Speaking with Medianama, online shopping portal Naaptol.com claims that it does not own any warehouse or any inventory and thus Naaptol is not in any violation with any department.
It also said that Naaptol is only a marketplace and the violation that has happened is through vendors and not through Naaptol. Naaptol also claims that the vendors own their inventory and have their own warehouses. The entire responsibility of the products rests with vendors and not Naaptol.
Earlier this morning, Times of India had reported that Naaptol’s warehouse in Bowenpally, Andhra Pradesh was raided and the officials seized over Rs 1.26 crore worth products including laptops, cameras, home appliances and toiletries. The legal metrology officials have booked a total of 54 cases against Naaptol and Pentagon Logistix.

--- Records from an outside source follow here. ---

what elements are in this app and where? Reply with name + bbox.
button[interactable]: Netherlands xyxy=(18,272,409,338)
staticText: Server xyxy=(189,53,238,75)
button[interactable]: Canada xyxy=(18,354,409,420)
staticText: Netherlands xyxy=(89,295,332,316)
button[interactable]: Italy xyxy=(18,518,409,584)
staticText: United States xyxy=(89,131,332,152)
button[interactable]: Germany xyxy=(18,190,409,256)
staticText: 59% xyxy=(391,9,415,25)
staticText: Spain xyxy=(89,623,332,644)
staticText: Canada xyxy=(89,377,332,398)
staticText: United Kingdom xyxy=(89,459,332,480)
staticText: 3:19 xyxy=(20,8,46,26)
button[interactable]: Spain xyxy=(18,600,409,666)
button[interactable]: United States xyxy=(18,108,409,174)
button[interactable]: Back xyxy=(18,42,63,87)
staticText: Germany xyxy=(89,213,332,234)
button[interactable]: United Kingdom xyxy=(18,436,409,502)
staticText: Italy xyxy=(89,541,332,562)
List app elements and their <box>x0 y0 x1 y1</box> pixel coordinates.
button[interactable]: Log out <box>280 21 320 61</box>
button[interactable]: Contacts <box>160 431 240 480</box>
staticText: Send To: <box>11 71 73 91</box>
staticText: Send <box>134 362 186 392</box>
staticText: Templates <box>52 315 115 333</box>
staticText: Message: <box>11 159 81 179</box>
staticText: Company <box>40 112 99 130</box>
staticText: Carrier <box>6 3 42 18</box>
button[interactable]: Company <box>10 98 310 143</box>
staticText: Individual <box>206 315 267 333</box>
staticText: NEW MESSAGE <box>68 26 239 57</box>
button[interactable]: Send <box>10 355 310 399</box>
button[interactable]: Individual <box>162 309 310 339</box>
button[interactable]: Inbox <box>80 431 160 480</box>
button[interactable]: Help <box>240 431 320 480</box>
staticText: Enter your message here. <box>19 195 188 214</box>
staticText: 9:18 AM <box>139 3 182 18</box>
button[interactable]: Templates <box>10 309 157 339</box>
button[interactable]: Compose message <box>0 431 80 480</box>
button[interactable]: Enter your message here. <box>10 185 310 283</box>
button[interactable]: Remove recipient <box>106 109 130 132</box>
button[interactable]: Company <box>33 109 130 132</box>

The raid was carried out by legal metrology officials on Pentagon Logistix warehouse on a specific complaint. The details of this complaint were not disclosed. The officials who carried out the raid states that the company claimed to sell product worth Rs 2000 for just Rs 200 while the actual price of the product was not more than Rs 200 as the products were all imported from China, as indicated by the report. What’s surprising is that Pentagon Logistix had apparently replaced the original price tags with their own and didn’t mention the details of the product manufacturer and importer.
What’s worth noting is that Naaptol follows a market-place like model and sells products across various categories including mobiles, cameras, electronics, kitchen appliances, jewelry, apparel, books and others. The company had also launched a private sales site Naaptol Club offering deals on fashion apparels like denims, formals and accessories like sunglasses, watches and perfumes from different brands including Guess, Levi’s, Numero Uno, Puma, Revlon, among others.

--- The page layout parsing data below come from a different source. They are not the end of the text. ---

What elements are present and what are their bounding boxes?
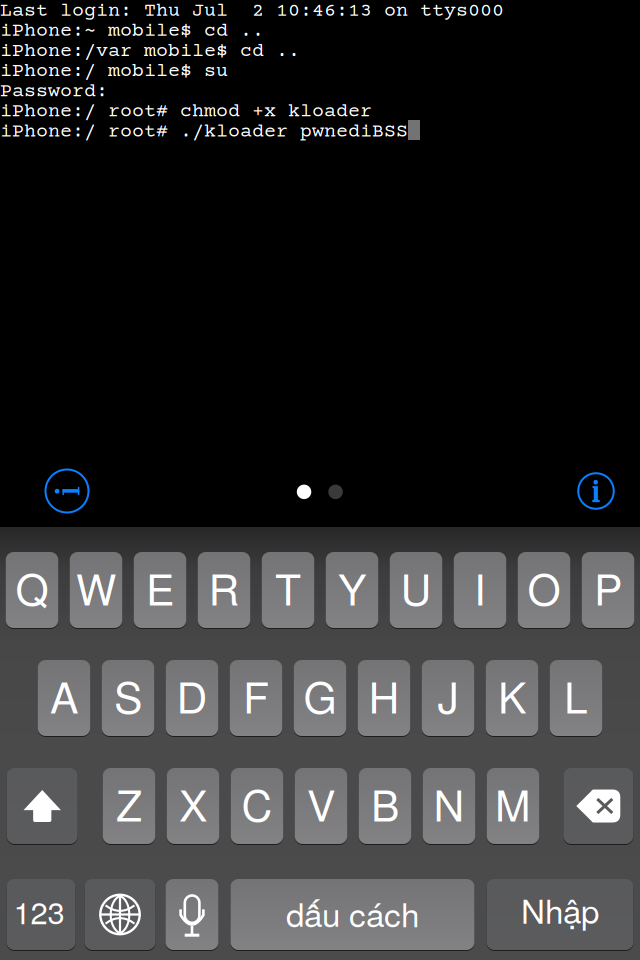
staticText: Y [338,556,366,618]
button[interactable]: Next keyboard [84,879,156,950]
button[interactable]: S [102,660,154,736]
button[interactable]: Shift [7,768,78,844]
staticText: D [176,664,208,726]
staticText: S [114,664,142,726]
staticText: R [208,556,240,618]
button[interactable]: Info [563,458,629,524]
button[interactable]: Sleep [34,458,100,524]
button[interactable]: V [295,768,347,844]
button[interactable]: Delete [563,768,633,844]
staticText: F [243,664,269,726]
staticText: X [179,772,207,834]
button[interactable]: D [166,660,218,736]
staticText: C [242,772,272,834]
staticText: iPhone:/ root# chmod +x kloader [0,101,372,123]
staticText: T [275,556,301,618]
button[interactable]: F [230,660,282,736]
button[interactable]: Y [326,552,378,628]
button[interactable]: G [294,660,346,736]
staticText: V [307,772,335,834]
staticText: I [474,556,486,618]
button[interactable]: Nhập [486,879,634,950]
staticText: iPhone:/var mobile$ cd .. [0,40,300,63]
staticText: P [594,556,622,618]
staticText: Q [16,556,48,618]
button[interactable]: C [231,768,283,844]
button[interactable]: T [262,552,314,628]
button[interactable]: L [550,660,602,736]
staticText: Nhập [521,886,599,933]
staticText: dấu cách [286,889,419,937]
button[interactable]: N [423,768,475,844]
staticText: O [528,556,560,618]
staticText: L [564,664,588,726]
button[interactable]: Dictate [166,879,218,950]
staticText: W [76,556,116,618]
staticText: Password: [0,80,108,103]
staticText: Last login: Thu Jul 2 10:46:13 on ttys00… [0,0,504,22]
staticText: G [304,664,336,726]
button[interactable]: Q [6,552,58,628]
button[interactable]: W [70,552,122,628]
staticText: Z [116,772,142,834]
button[interactable]: B [359,768,411,844]
button[interactable]: I [454,552,506,628]
button[interactable]: H [358,660,410,736]
staticText: N [434,772,464,834]
staticText: H [368,664,400,726]
button[interactable]: R [198,552,250,628]
button[interactable]: K [486,660,538,736]
button[interactable]: 123 [6,879,76,950]
staticText: M [495,772,531,834]
staticText: iPhone:/ root# ./kloader pwnediBSS [0,121,408,143]
staticText: U [400,556,432,618]
button[interactable]: U [390,552,442,628]
staticText: B [371,772,399,834]
button[interactable]: O [518,552,570,628]
staticText: J [438,664,458,726]
staticText: iPhone:~ mobile$ cd .. [0,20,264,43]
button[interactable]: X [167,768,219,844]
button[interactable]: E [134,552,186,628]
staticText: K [498,664,526,726]
staticText: 123 [14,889,64,933]
button[interactable]: Z [103,768,155,844]
staticText: E [146,556,174,618]
button[interactable]: A [38,660,90,736]
staticText: A [50,664,78,726]
button[interactable]: P [582,552,634,628]
button[interactable]: dấu cách [230,879,474,950]
staticText: iPhone:/ mobile$ su [0,60,228,83]
button[interactable]: J [422,660,474,736]
button[interactable]: M [487,768,539,844]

The company had raised $25 million (Rs 122.5 crore approx.) in an all cash funding round led by New Enterprise Associates (NEA), with participation from earlier investors Canaan Partners and Silicon Valley Bank in October 2011. Prior to that, it had raised Rs 33 crores from Canaan Partners in 2010.
In April 2013, Timtara.com CEO Harish Ahluwalia and Director Arindam Bose were arrested on allegations of fraud amounting to Rs 12 lakh. The police had said said they had received complaints from around 200 buyer, and three complaints have been registered with the Economic Offences Wing and Janakpuri Police Station. Apparently, payments were made through credit cards, but the goods were never delivered, and TimTara shifted its office (within Noida) and subsequently shut down its call center to avoid complaints.
In India, it has taken a lot for E-Commerce companies to gain the trust of the consumers. Frauds like these might turn off consumers from E-Commerce segment, which is already in a bit of a soup to become profitable. However, it appears that Naaptol’s case indicates the pitfall of a marketplace model.
Update: Error in headline has been corrected.